No es lo mismo aunque pueda parecerse. Los homosexuales se han casado durante toda la Historia, a partir de la invención del contrato matrimonial dentro de las sociedades familiares, posteriores a las sociedades de clanes. Sólo que antes tenían que casarse con personas del sexo contrario y aparentar, para salvaguardar su integridad física, económica, sus intereses sociales, etc.
Si la persona del sexo contrario se casaba engañada, ese matrimonio, que podía perfectamente procrear o adoptar niños mientras conservasen la mascarada condicionada por la persecución social, estaba condenado a la infelicidad familiar.
Si la persona del sexo contrario, conocía también y participaba de la mascarada defensiva, ¡pudiendo ser incluso también homosexual!, el desenlace de su historia personal no sería de desengaño o infelicidad por ese motivo. Aunque quizá sí que causase lástima, ansiedad, frustración... el tener que mentir a todo el mundo para salvaguardar sus legítimos intereses por algo tan inocuo como la sexualidad de cada cual.
(...)
(...)
Hoy en día, con la nueva legislación, se permite a cualesquier dos adultos que se casen con quien deseen. No se les va a preguntar siquiera si son homosexuales. Si nos fijamos, bien podrían casarse juntos dos señores o dos señoras heterosexuales. Los motivos no se me ocurren ni me parece muy probable, pero creo que entra perfectamente dentro de la ley aprobada. Me parece que no están pidiendo pruebas de homosexualidad a los firmantes de los contratos matrimoniales que son del mismo sexo.

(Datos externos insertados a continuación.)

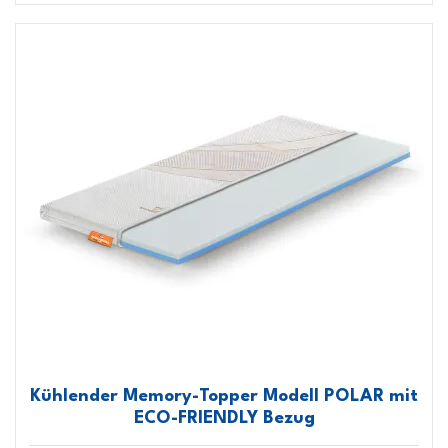
Kühlender Memory-Topper Modell POLAR mit
ECO-FRIENDLY Bezug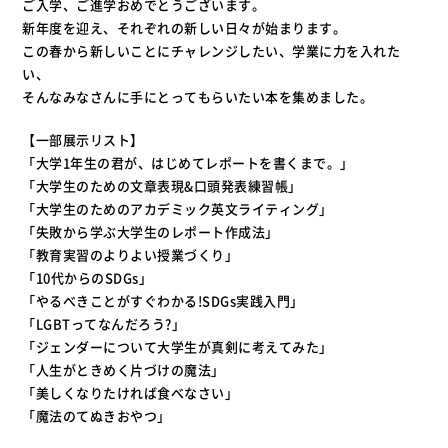
ご入学、ご進学おめでとうございます。
新年度を迎え、それぞれの新しい日々が始まります。
この春から新しいことにチャレンジしたい、学業に力を入れた
い、
そんなみなさんに手にとってもらいたい本を集めました。
【一部展示リスト】
「大学1年生の君が、はじめてレポートを書くまで。」
「大学生のための文章表現&口頭発表練習帳」
「大学生のためのアカデミック英文ライティング」
「失敗から学ぶ大学生のレポート作成法」
「教育実習のよりよい授業づくり」
「10代からのSDGs」
「やるべきことがすぐわかる!SDGs実践入門」
「LGBTってなんだろう?」
「ジェンダーについて大学生が真剣に考えてみた」
「人生がときめく片づけの魔法」
「美しくなりたければ食べなさい」
「魔法のてぬきおやつ」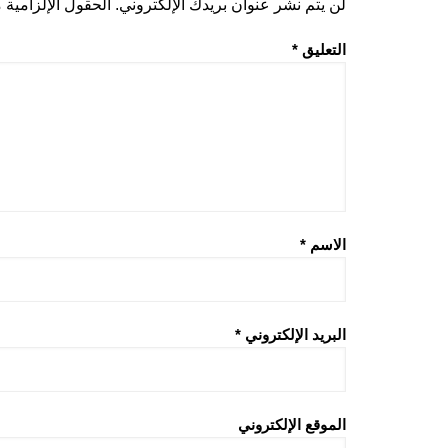
لن يتم نشر عنوان بريدك الإلكتروني.
الحقول الإلزامية م
التعليق
*
الاسم
*
البريد الإلكتروني
*
الموقع الإلكتروني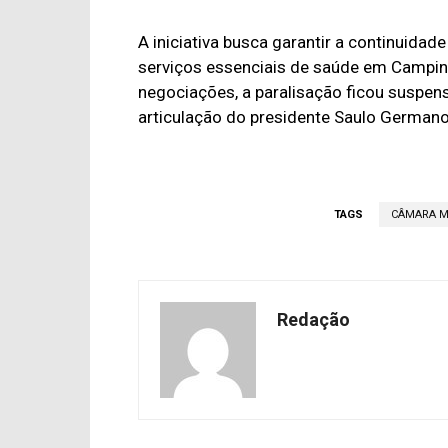
A iniciativa busca garantir a continuidad
serviços essenciais de saúde em Campin
negociações, a paralisação ficou suspe
articulação do presidente Saulo Germano
TAGS
CÂMARA M
Redação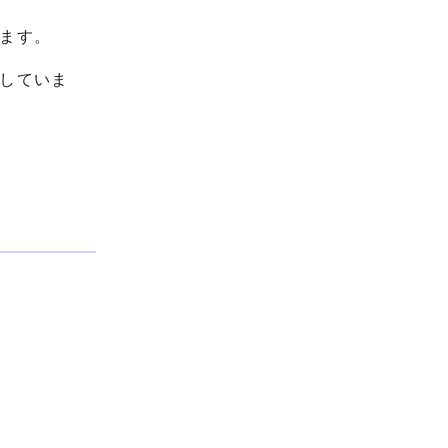
ます。
していま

Igual que no se pedían pruebas de heterosexualidad a los intervinientes en matrimonios "tradicionales". Palabra esa última a revisar, porque siempre hay tradiciones anteriores y diferentes o contrarias a las que cada uno gusta de referirse.
Me recuerda esto último, para terminar, una anécdota relacionada precisamente, y volvemos al punto de partida, con las peligrosas instituciones y cultos religiosos. Peligrosos para la vida en paz, libertad, responsabilidad, solidaridad y cultura.
En los U.S.A., donde las distintas iglesias le han ganado demasiado terreno a los poderes democráticos emanados del Pueblo soberano (como en Israel, p.ej.), hay una comunidad religiosa creo que de raíces indígenas que según sus dogmas precisan de consumir drogas alucinógenas con fines enteogénicos —ser capaces de ver, oír y hablar a los dioses—.
Se da la hiriente paradoja de que en dicho Estado esas drogas alucinógenas y con capacidad analgésica están prohibidas. Incluso para los enfermos con grandes dolores causados por el cáncer. Pero, oh, maravilla, los religiosos que crean en esta religión que les cuento, tienen el derecho constitucional a consumir tales sustancias psicotrópicas para poder ejercer su libertad religiosa en paz.
A donde voy a parar es a que si quieres consumir esa droga en ese Estado de los U.S.A., no precisas de creer realmente en esos dioses, sinó simplemente decir que crees. No te pueden pedir pruebas de lo que pasa dentro de tu cabeza. Imagino a una legión de enfermos de cáncer con grandes dolores haciéndose pasar por religiosos para poder fumar los analgésicos alucinógenos en cuestión.